I don’t remember what my mother and I did, but someone would have taken us home after the service. My dad had already left for the house–to put aside his Sunday clothes, get into fire-fighting gear, start his Forest Service pickup, and head out toward the crisis. He could anticipate a half-hour drive, maybe more, and unfortunately, he also knew what to expect when he reached his destination.

We didn’t see my father for several days. When he came home, the smell of wood smoke came in with him. 

We surmised that no one was hurt, that the fire had been dealt with. When he told us about it, my dad was characteristically brief, but I remember sensing his desperation in the face of a deteriorating situation. That detail of his story has stayed with me. Somehow he conveyed to us in a few syllables, no more than a sentence or two, that everything was spinning out of control. Things were beyond desperation.

What he did was pray, and that was the moment things changed. 

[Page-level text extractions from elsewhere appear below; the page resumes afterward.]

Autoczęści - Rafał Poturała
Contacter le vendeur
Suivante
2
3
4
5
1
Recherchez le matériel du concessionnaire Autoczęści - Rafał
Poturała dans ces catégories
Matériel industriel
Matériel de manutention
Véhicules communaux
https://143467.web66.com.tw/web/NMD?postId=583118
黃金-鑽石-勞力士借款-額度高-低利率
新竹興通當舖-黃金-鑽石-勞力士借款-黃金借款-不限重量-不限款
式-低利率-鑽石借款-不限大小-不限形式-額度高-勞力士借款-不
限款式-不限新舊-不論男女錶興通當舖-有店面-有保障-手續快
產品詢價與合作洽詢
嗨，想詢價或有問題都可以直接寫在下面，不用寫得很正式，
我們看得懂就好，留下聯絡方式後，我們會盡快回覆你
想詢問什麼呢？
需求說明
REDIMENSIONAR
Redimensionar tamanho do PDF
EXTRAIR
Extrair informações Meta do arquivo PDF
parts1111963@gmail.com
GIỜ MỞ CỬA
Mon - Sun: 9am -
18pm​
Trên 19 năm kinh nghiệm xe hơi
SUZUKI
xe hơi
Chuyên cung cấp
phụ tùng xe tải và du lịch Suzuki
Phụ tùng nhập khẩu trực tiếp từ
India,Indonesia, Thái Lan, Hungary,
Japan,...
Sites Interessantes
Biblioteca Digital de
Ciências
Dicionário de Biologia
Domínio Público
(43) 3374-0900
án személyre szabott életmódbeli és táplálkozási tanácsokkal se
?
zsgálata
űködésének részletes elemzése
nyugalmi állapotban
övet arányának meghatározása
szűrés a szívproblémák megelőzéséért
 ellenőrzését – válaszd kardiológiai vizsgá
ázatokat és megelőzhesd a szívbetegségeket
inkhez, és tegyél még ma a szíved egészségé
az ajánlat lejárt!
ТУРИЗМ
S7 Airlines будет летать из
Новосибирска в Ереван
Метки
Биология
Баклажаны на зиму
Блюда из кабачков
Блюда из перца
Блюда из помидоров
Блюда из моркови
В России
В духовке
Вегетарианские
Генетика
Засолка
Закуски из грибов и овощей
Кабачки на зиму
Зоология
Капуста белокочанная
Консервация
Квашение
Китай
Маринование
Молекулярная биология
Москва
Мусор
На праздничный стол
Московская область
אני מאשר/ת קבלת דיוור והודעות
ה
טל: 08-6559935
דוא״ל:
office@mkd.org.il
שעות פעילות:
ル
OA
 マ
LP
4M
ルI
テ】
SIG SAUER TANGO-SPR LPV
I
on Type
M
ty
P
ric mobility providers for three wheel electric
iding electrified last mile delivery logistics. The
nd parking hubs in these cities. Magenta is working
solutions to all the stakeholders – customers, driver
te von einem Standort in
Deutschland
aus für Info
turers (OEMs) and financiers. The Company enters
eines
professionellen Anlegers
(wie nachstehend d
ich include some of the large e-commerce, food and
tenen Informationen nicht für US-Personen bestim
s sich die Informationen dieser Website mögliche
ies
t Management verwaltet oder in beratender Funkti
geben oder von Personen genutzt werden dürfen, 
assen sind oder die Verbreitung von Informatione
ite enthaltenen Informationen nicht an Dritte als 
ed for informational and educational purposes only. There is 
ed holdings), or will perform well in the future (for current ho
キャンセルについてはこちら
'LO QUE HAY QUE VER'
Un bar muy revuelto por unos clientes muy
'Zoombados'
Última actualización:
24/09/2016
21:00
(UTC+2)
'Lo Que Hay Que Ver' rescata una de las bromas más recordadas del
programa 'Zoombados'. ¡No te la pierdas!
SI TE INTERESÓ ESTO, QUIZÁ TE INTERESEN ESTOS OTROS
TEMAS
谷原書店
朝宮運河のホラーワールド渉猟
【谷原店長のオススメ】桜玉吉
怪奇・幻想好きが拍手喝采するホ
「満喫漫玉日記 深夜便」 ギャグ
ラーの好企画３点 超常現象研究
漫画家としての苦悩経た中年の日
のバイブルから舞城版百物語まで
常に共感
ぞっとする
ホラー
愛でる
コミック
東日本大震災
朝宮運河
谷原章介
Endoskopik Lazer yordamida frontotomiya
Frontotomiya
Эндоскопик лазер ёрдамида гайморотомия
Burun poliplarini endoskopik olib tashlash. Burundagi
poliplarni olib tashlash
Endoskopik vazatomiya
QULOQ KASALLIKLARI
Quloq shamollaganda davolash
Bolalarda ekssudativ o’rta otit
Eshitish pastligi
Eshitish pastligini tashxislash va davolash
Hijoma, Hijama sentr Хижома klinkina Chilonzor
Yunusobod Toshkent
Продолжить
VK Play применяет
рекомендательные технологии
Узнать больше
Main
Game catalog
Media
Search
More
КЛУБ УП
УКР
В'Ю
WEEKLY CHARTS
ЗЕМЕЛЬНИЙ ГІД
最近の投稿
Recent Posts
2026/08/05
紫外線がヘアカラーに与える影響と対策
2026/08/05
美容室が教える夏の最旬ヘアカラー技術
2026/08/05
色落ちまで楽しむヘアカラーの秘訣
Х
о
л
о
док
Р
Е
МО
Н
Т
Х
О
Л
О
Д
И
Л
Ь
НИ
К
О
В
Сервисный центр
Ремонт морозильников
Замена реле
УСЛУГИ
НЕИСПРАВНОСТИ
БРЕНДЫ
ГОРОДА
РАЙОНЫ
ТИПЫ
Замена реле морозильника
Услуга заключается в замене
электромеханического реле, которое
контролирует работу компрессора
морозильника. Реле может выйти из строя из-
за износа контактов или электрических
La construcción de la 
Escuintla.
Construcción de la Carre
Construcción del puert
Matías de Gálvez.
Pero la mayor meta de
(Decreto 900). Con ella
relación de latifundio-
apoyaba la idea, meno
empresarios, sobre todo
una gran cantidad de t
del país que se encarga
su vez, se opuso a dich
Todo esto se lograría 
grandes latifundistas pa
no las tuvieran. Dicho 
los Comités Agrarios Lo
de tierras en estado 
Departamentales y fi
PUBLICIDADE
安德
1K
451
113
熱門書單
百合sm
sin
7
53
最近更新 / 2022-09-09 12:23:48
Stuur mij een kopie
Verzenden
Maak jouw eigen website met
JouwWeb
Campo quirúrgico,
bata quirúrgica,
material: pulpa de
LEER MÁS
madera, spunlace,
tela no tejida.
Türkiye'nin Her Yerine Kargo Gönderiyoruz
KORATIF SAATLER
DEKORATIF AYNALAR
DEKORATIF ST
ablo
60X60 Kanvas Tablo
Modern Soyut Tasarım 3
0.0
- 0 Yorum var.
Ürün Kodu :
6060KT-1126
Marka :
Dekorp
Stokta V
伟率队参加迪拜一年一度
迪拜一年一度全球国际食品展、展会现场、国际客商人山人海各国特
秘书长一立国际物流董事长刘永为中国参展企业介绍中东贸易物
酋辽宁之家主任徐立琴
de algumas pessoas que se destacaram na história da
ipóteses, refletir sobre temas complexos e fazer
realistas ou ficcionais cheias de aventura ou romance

Perhaps my dad’s succinctness gave the account more weight. The drama and seriousness of the situation were already clear to me. That persistent telephone might still have been jangling in my ears, and the smell of wood smoke engaged my mother and me on yet another level. But the inescapable takeaway was my dad’s conviction that the Lord had answered him when he prayed. From that moment, the crisis began to abate, he insisted.

I never knew exactly how it happened. Did rain come? Did the wind die down? Did his men suddenly think of more effective ways to battle the fire? I don’t know. What I’m sure of even now is that when he described the moment, my father was absolute. The Lord had answered, he had helped him. 

To be present, to hear this story and the outcome still seems to me a kind of gift, a sense of that firm foundation the old hymn celebrates.

When he was fighting the fire, did my father think about King David and his moments of desperation? Perhaps. In fact, King David would add to the Psalter more high praise for deliverance in trouble, more celebration of the Lord, than anyone else, and David wasn’t a man of few words! Often the “sweet singer of Israel” cried out to the LORD: “Hear my cry, O God; / Attend to my prayer. / From the ends of the earth I will cry to you, / When my heart is overwhelmed; / Lead me to the rock that is higher than I. / For you have been a shelter for me, / A strong tower from the enemy. / I will abide in your tabernacle forever; / I will trust in the shadow of your wings / For you, O God, have heard my vows. / You have given me the heritage of those who fear your name” (Ps 61: 1-5 NKJV and below). Again, “In God is my salvation and my glory; The rock of my strength, / And my refuge is in God. / Trust in him at all times, O people; Pour out your heart before him; God is a refuge for us” (Ps 62: 7-7). My dad didn’t say anything about David–or Isaiah, but maybe he remembered these words: “Fear not, for I have redeemed you; / I have called you by your name; / You are mine. / When you pass through the waters, I will be with you; / And through the rivers, they shall not overflow you. / When you walk through the fire, / you shall not be burned. / Nor shall the flame scorch you. / For I am the LORD your God, / The Holy One of Israel your Savior” (Isa 43:1b-3a).